The survey does not fully capture the impact of the Omicron COVID-19 variant, which is rapidly spreading across the United States and abroad. Sky-rocketing infections could force workers to stay home and halt the tentative supply-chain progress.
"There's still a lot of ground to make up before supply chains fully normalize, but cooling prices and increased employment are positive signs," said Will Compernolle, a senior economist at FHN Financial in New York.
The ISM's index of national factory activity fell to a reading of 58.7 last month, the lowest level since January 2021, from 61.1 in November. A reading above 50 indicates expansion in manufacturing, which accounts for 11.9% of the U.S. economy.
Economists polled by Reuters had forecast the index would fall to 60.1.

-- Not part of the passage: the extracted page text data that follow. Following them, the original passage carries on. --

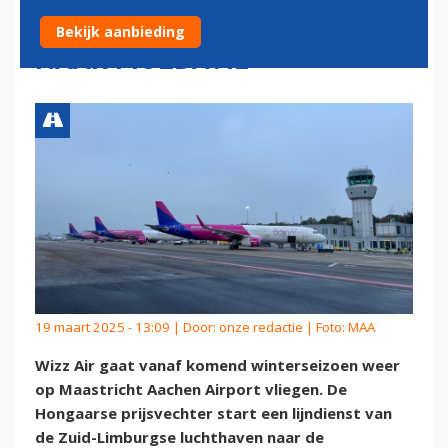
AIRPORT, MET VLUCHTEN
Bekijk aanbieding
NAAR MOLDAVIË
19 maart 2025 - 13:09 | Door:
onze redactie
| Foto: MAA
Wizz Air gaat vanaf komend winterseizoen weer
op Maastricht Aachen Airport vliegen. De
Hongaarse prijsvechter start een lijndienst van
de Zuid-Limburgse luchthaven naar de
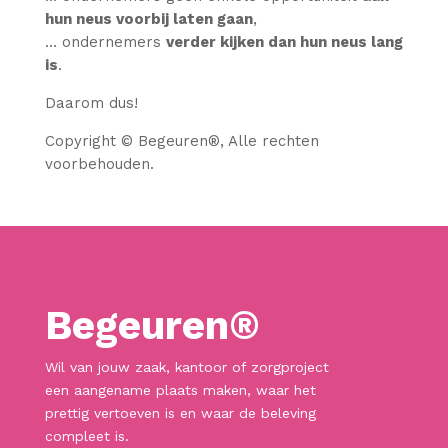
hun neus voorbij laten gaan
,
… ondernemers
verder kijken dan hun neus lang
is
.
Daarom dus!
Copyright © Begeuren
®
, Alle rechten
voorbehouden.
Begeuren®
Wil van jouw zaak, kantoor of zorgproject
een aangename plaats maken, waar het
prettig vertoeven is en waar de beleving
compleet is.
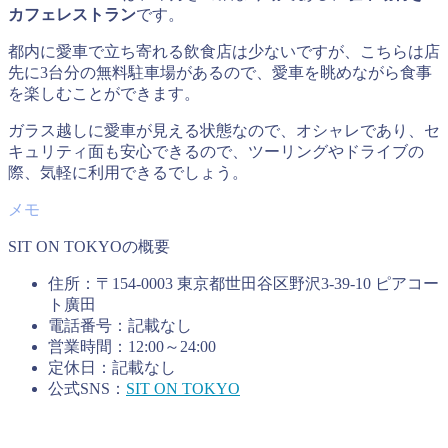
カフェレストラン
です。
都内に愛車で立ち寄れる飲食店は少ないですが、こちらは店
先に3台分の無料駐車場があるので、愛車を眺めながら食事
を楽しむことができます。
ガラス越しに愛車が見える状態なので、オシャレであり、セ
キュリティ面も安心できるので、ツーリングやドライブの
際、気軽に利用できるでしょう。
SIT ON TOKYOの概要
住所：〒154-0003 東京都世田谷区野沢3-39-10 ピアコー
ト廣
田
電話番号：記載なし
営業時間：12:00～24:00
定休日：記載なし
公式SNS：
SIT ON TOKYO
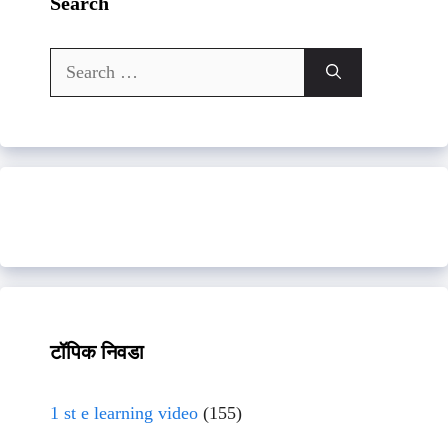
Search
Search
for:
टॉपिक निवडा
1 st e learning video
(155)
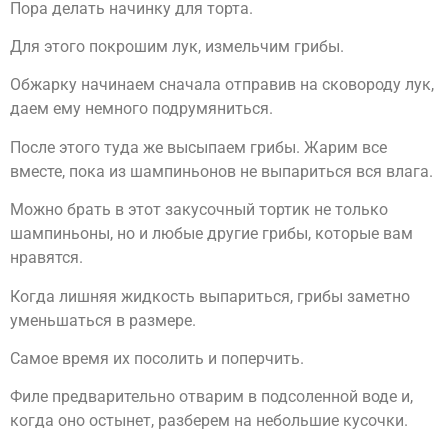
Пора делать начинку для торта.
Для этого покрошим лук, измельчим грибы.
Обжарку начинаем сначала отправив на сковороду лук,
даем ему немного подрумяниться.
После этого туда же высыпаем грибы. Жарим все
вместе, пока из шампиньонов не выпариться вся влага.
Можно брать в этот закусочный тортик не только
шампиньоны, но и любые другие грибы, которые вам
нравятся.
Когда лишняя жидкость выпариться, грибы заметно
уменьшаться в размере.
Самое время их посолить и поперчить.
Филе предварительно отварим в подсоленной воде и,
когда оно остынет, разберем на небольшие кусочки.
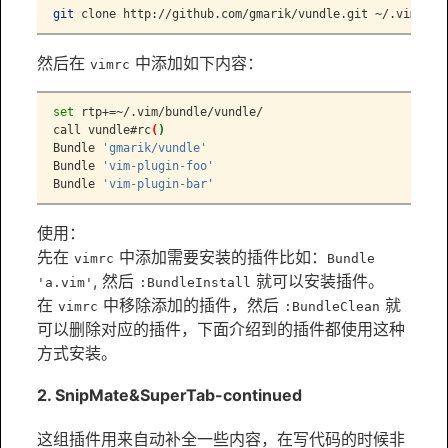
git
 clone http://github.com/gmarik/vundle.git ~/.vim/bun
然后在
中添加如下内容：
vimrc
set
 rtp+=~/.vim/bundle/vundle/
call
 vundle#rc
(
)
Bundle
'gmarik/vundle'
Bundle
'vim-plugin-foo'
Bundle
'vim-plugin-bar'
使用：
先在
中添加需要安装的插件比如：
vimrc
Bundle 
, 然后
就可以安装插件。
'a.vim'
:BundleInstall
在
中移除添加的插件，然后
就
vimrc
:BundleClean
可以删除对应的插件，下面介绍到的插件都使用这种
方式安装。
2. SnipMate&SuperTab-continued
这组插件用来自动补全一些内容，在写代码的时候非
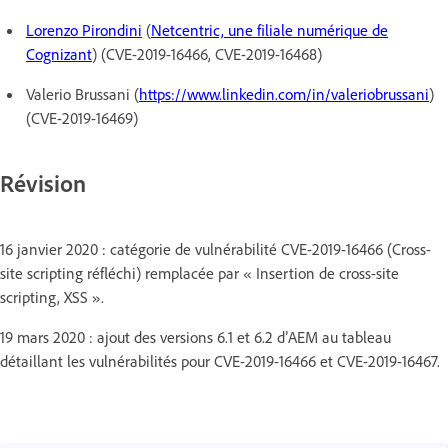
Lorenzo Pirondini
(
Netcentric, une filiale numérique de
Cognizant
) (CVE-2019-16466, CVE-2019-16468)
Valerio Brussani (
https://www.linkedin.com/in/valeriobrussani
)
(CVE-2019-16469)
Révision
16 janvier 2020 : catégorie de vulnérabilité CVE-2019-16466 (Cross-
site scripting réfléchi) remplacée par « Insertion de cross-site
scripting, XSS ».
19 mars 2020 : ajout des versions 6.1 et 6.2 d’AEM au tableau
détaillant les vulnérabilités pour CVE-2019-16466 et CVE-2019-16467.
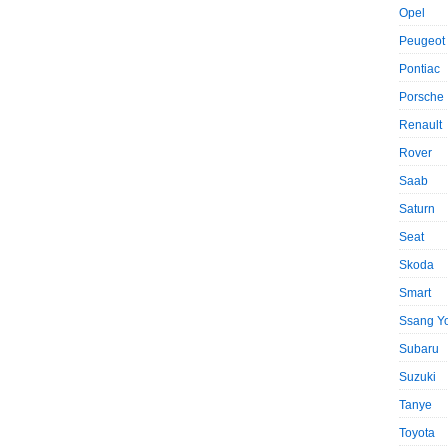
Opel
Peugeot
Pontiac
Porsche
Renault
Rover
Saab
Saturn
Seat
Skoda
Smart
Ssang Y
Subaru
Suzuki
Tanye
Toyota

All of the six biggest manufacturing industries -- chemical products, fabricated metal products, computer and electronic products, food, transportation equipment, and petroleum and coal products -- reported moderate-to-strong growth.
Manufacturers of fabricated metal products expressed optimism that "we have reached the top of the hill to start down a gentle slope that lets us get back to something that resembles normal." Their counterparts in the chemical products industry said the "gut feeling says it's getting easier to source chemical raw materials."
Machinery makers reported that "costs for steel seem to be coming down some." They also noted improvements in "performance by suppliers" and "on-time deliveries." But transportation equipment manufacturers said capacity remained "limited due to the global chip shortage."
The ISM survey's measure of supplier deliveries declined to a reading of 64.9 from 72.2 in November. A reading above 50% indicates slower deliveries to factories.
The ISM's Fiore said transportation networks, a harbinger of future supplier delivery performance, were still performing erratically, but there are signs of improvement.